The first IATA logo approved by the IATA Executive Council depicted the IATA letters with the stick figure representing an athletic trainer examining a knee. Steve Risinger, Athletic Trainer at Anderson College (now University), solicited the help of Pete Grandjean, a student-athlete who started as a Graphic Design major, to design the logo. After a semester at Anderson, Pete changed majors to Physical Education with aspirations to be a coach and teacher. As a student, Pete did a lot of drawing and was asked to do a lot of drawing around campus. As a football player who spent many hours in the athletic training facility, Steve Risinger was very familiar with Pete and asked him to develop designs for the first logo. After speaking with Steve about the IATA, Pete designed “four to five” hand drawn logos, and many iterations of the logos. Steve presented the designs to the IATA, and ultimately the first logo was selected. Currently, Dr. Pete Grandjean is Dean and Professor of Exercise Science in the School of Applied Sciences at the University of Mississippi.

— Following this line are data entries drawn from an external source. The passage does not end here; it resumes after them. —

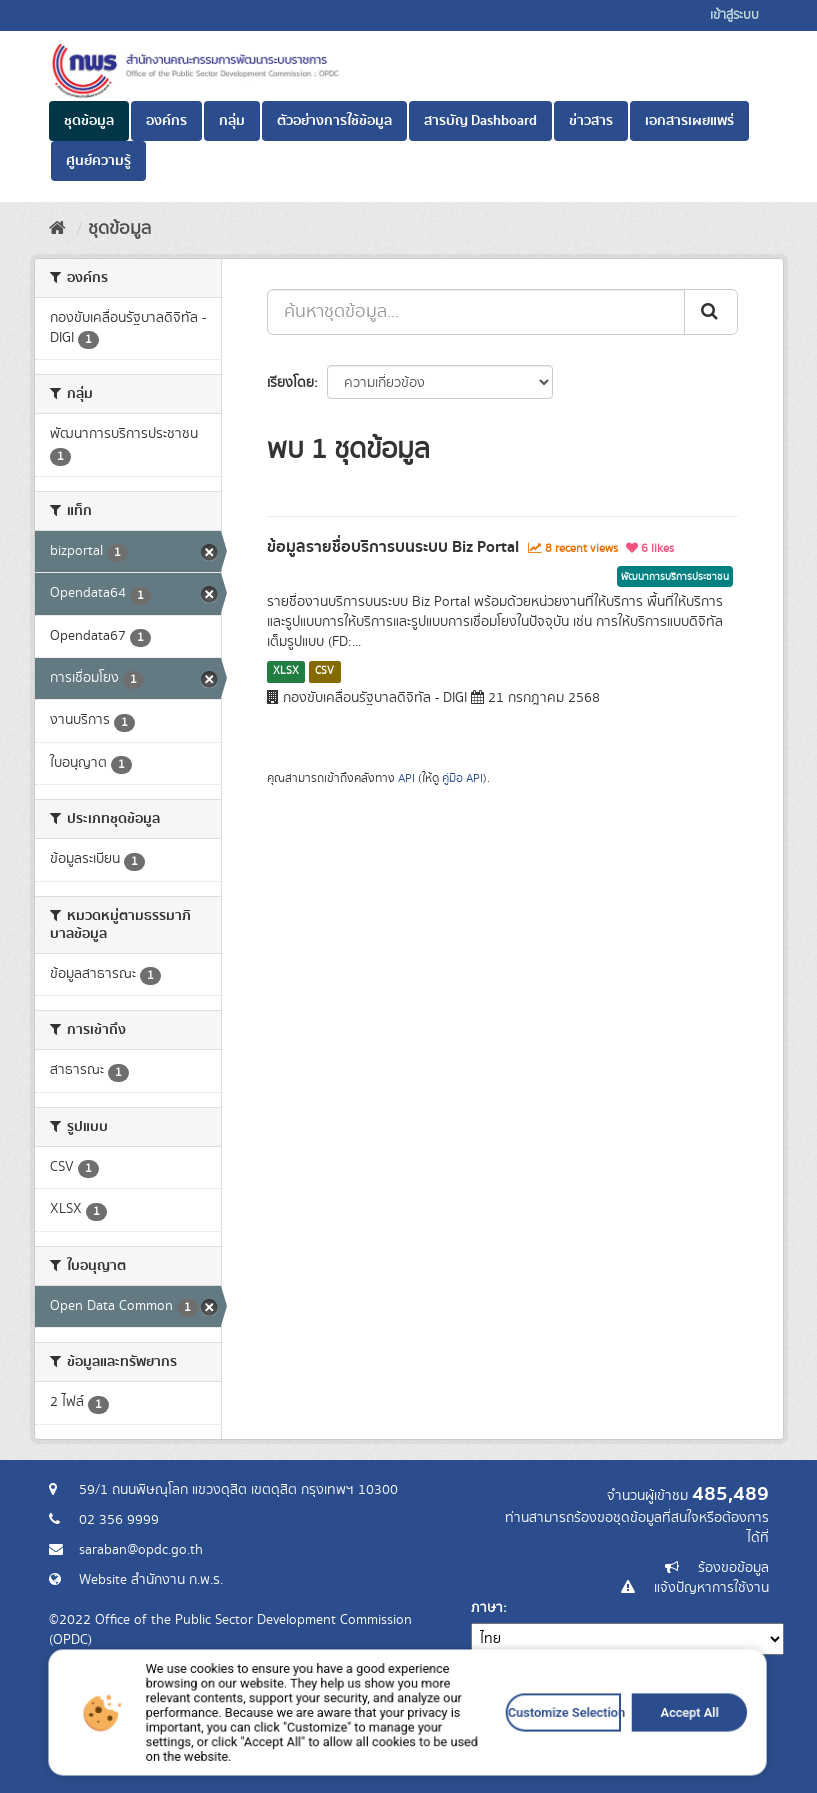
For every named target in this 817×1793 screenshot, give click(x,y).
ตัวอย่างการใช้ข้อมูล (334, 121)
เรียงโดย (290, 383)
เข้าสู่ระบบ (734, 15)
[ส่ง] (711, 312)
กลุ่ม (232, 121)
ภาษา (487, 1608)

The second IATA logo featured a state outline. Then IATA President, Rick Shaw, gave a drawing to Marion Vruggink who used Custom Forms to design three to four alternatives. The idea to change the existing logo was the result of other state associations using state outlines, which was seen as the design of the times. The IATA also felt the state outline would be more representative of the IATA and athletic training, and it would serve our profession better for its PR and marketing efforts. The membership voted during the Fall Meeting in 1996 as to whether it wanted to keep the current logo or change to the new state outline style logo. Marion recalls that less than 5 people voted for the old logo in a near unanimous vote indicating the membership was ready for change.
The third logo design was the result of the IATA Executive Council feeling the second logo was outdated. The Revenue Committee, specifically, wanted to move into reimbursement, and it desired to have a new, fresh logo. Trendy Minds was solicited to design the logo, and it presented 3 logo options to the IATA. The circle at the top of the logo was animated (it rotated) to present eye catching graphics and the tagline “Bringing Healthcare Full Circle” was introduced. The logo was selected because it retained some of the previous IATA logos designed. The IATA EC and the Strategic Plan group felt that a new logo was a “refreshing of things” and believed the new logo would excite the membership to get involved in the organization.
Justin Miller, current IATA President, felt that the previous IATA logo had been used for a long time, and it did not reflect the latest “AT” logo presented, recently, by the NATA. Justin initially designed the logo, and he sent it to the NATA who is the only entity authorized to make designs using “AT” as seen in the current NATA logo. The NATA graphic team designed three logo versions changing the color scheme to a blue-gold combination to match the state colors. The IATA EC viewed each version and decided on the current version.